What does the '&' sign do when using 'auto' for iteration

Question

recently I've encountered very very peculiar question when using auto in C++, just ... just look at the following code snippet :

my main function:

#include <list>
#include <iostream>
#include <stdio.h>
int main(){ 
    int a = 10, b = 20, c = 30;
    list<int> what;
    what.push_back(a);
    what.push_back(b);
    what.push_back(c);

    read(what);

    return 0;
}

And here's function read:

void read(const list<int>& con){

    for (auto it : con){
        printf("%p\n", &it);
        cout << it << endl;
    }
    return ;
}

And here's is the output :

0x7fffefff66a4
10
0x7fffefff66a4
20
0x7fffefff66a4
30

What the heck is that? Same address with different content !?

And more strange this is, if I modify the for-loop by adding an '&'
that is:

for (auto& it : con){

All the output makes sense immediately, the addresses would change by iteration

So my question is,
Why does the '&' sign make a change under this circumstance?

Answer 1

let's see the expanded version of the : loop syntax first.

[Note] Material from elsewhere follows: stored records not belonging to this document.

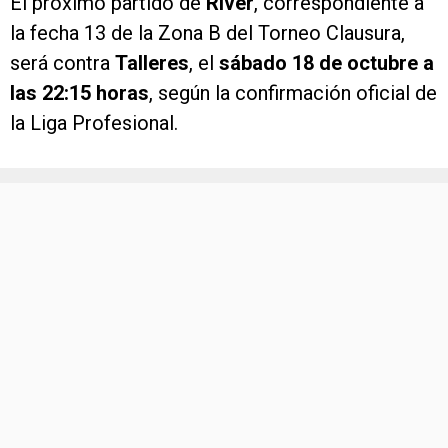
El próximo partido de
River
, correspondiente a
la fecha 13 de la Zona B del Torneo Clausura,
será contra
Talleres
, el
sábado 18 de octubre a
las 22:15 horas
, según la confirmación oficial de
la Liga Profesional.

for( auto it: container) {
    ...
}

is conceptually the same as

for( auto _it = container.begin(); _it != container.end(); it++) {
    auto it = *_it;
    ...
}

while the reference form:

for( auto& it: container)

is the same as

for( auto _it = container.begin(); _it != container.end(); it++) {
    auto &it = *_it;
    ...
}

So in the first case it is a copy of the items in the container, in the second case it is a (lvalue) reference of it, hence if you modify it in the second loop it affects the items in the container

The address issue too can be explained this way: in the copy example the local variable has always the same address in each loop iteration (because their lifetime do not overlap, the compiler has no reason not to use the same address in the stack), thought if you factorize the code inside a function you may observe it changing in different function invocation (because the stack size might be different), in the reference example the address is different every time, because taking the address of a reference will yield the address of the object being referenced (in this case, the item in the container)

Answer 2

for (auto it : con){

Same address with different content !?

This is very typical for variables with automatic storage duration. This has nothing to do with auto in C++^†. You would get the same result if you had used int:

for (int it : con){

The lifetime of it (as well as each automatic variable within the loop) is just a single iteration. Since the lifetime of the it in last iteration was ended, the next iteration can re-use the same memory, and that's why the address is the same.

---

Why does the '&' sign make a change under this circumstance?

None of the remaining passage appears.